The record discloses that appellant and appellee lived together as husband and wife for many years in tranquility and happiness, but that for some reason, which does not satisfactorily appear in the record, for the past five years or more the happiness has disappeared and dissensions, quarrels and even personal violence have taken its place. According to appellant's testimony appellee was responsible for that condition, while according to hers he was responsible. The testimony of appellant's daughter, his child by a former wife, who testified for appellee, her stepmother, rather tends to establish that appellant and appellee are jointly and equally responsible for their unhappy state. The testimony of no other witness sheds light on the question as to which of them is at fault. Appellant admitted in his testimony that since December, 1920, he has not contributed anything to the support of appellee. Appellant appears to be approximately 70 years of age and to be earning $125.00 per month from employment by the B. *568 O. Railroad Company as stationary engineer. Appellee appears to be about 60 years of age and to be untrained for any employment by which she might earn a living. It seems that in the year 1918 she withdrew from a savings bank about $1,000.00 deposited to the joint credit of herself and her husband, and appellant claims she appropriated all of it to her own use. She claims to have used it for general household expenses. It appears that after their marriage appellant conveyed to her the title of the house and lot in which they lived and she still holds it. Although both have lived in that home since, appellant seems to have taken his meals elsewhere since December, 1920.

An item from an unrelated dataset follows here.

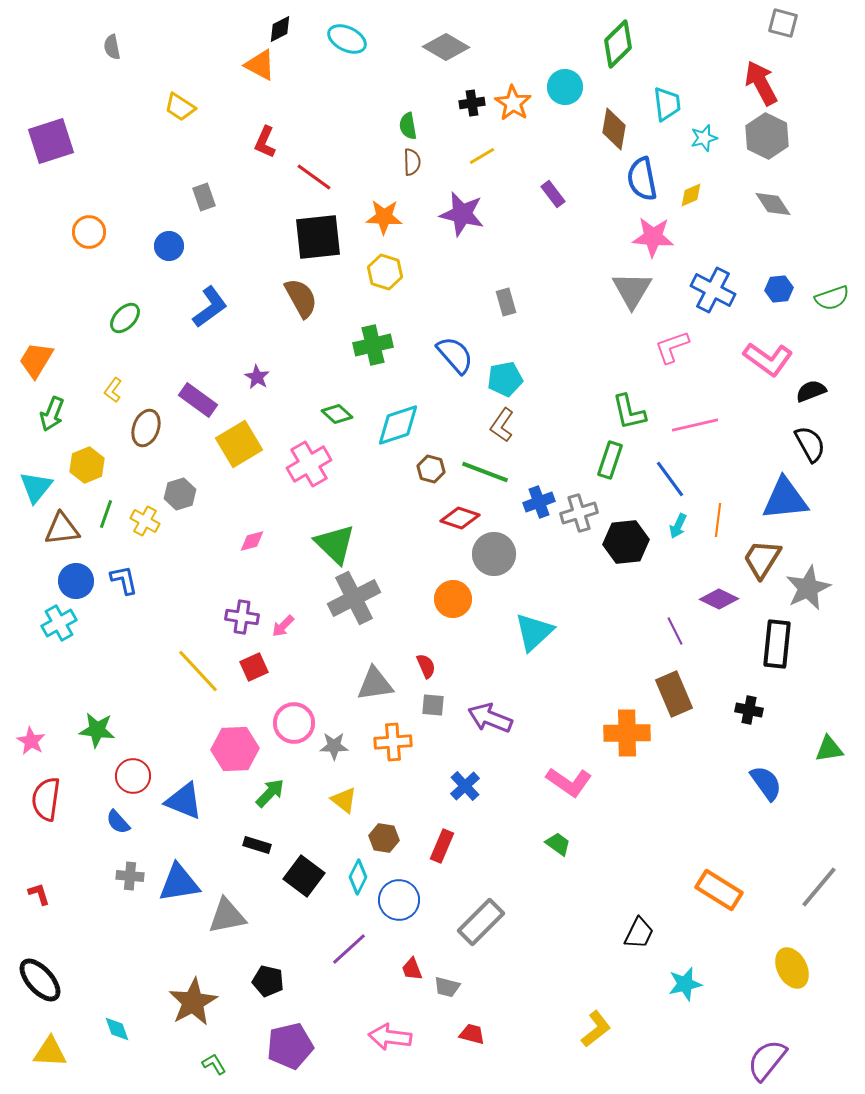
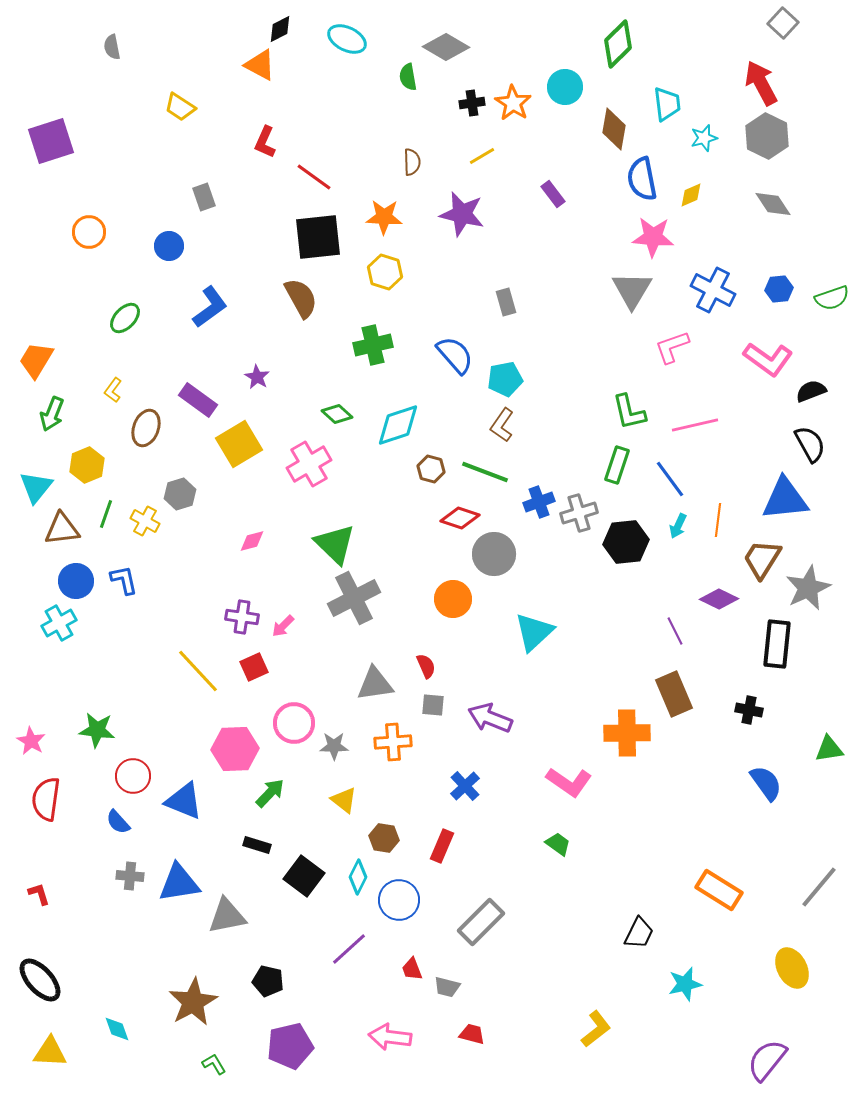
gray square at (783, 23): rotated 28 degrees clockwise
green semicircle at (408, 126): moved 49 px up
green rectangle at (610, 460): moved 7 px right, 5 px down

It is insisted appellant that the trial court erred in not awarding him a judgment for divorce on his counterclaim. We find in the record however no proof taken for appellant tending to establish that he and appellee have not lived together or cohabited as husband and wife for a period of five years or more before the filing of his counterclaim. Some uncertain and indefinite testimony of appellee to that effect is found, and yet her testimony on that question is too vague and indefinite to authorize a judgment divorcing them, if indeed her testimony on that question be competent.
In view of the fact that appellant admits that since 1920 he has not contributed anything to the support of appellee, and, considering the fact that he is shown to be earning $125.00 per month, we conclude that the chancellor properly awarded appellee alimony in the sum of $30.00 per month. That question, of course, is always under the control of the chancellor and the allowance may be enlarged, decreased or discontinued at any time upon application of either party as changed conditions may warrant.
The question of the restoration to appellant of the house and lot conveyed by him to appellee could be adjudicated only upon the rendition of a judgment for divorce from the bonds of matrimony. (See section 425, Civil Code, and section 2121, Carroll's Ky. Statutes, 1922.) To reach that point an action for divorce must be prosecuted to a successful conclusion. Hence, the trial court did not err, as is insisted for appellant, in not adjudging a restoration by appellee of the house and lot conveyed to her by him. Nothing herein, of course, will prevent appellant from instituting an action for divorce under the five year statute, and upon proof establishing *569 that ground being awarded judgment for divorce and restoration of the property.
Perceiving no error in the judgment appealed from it is affirmed.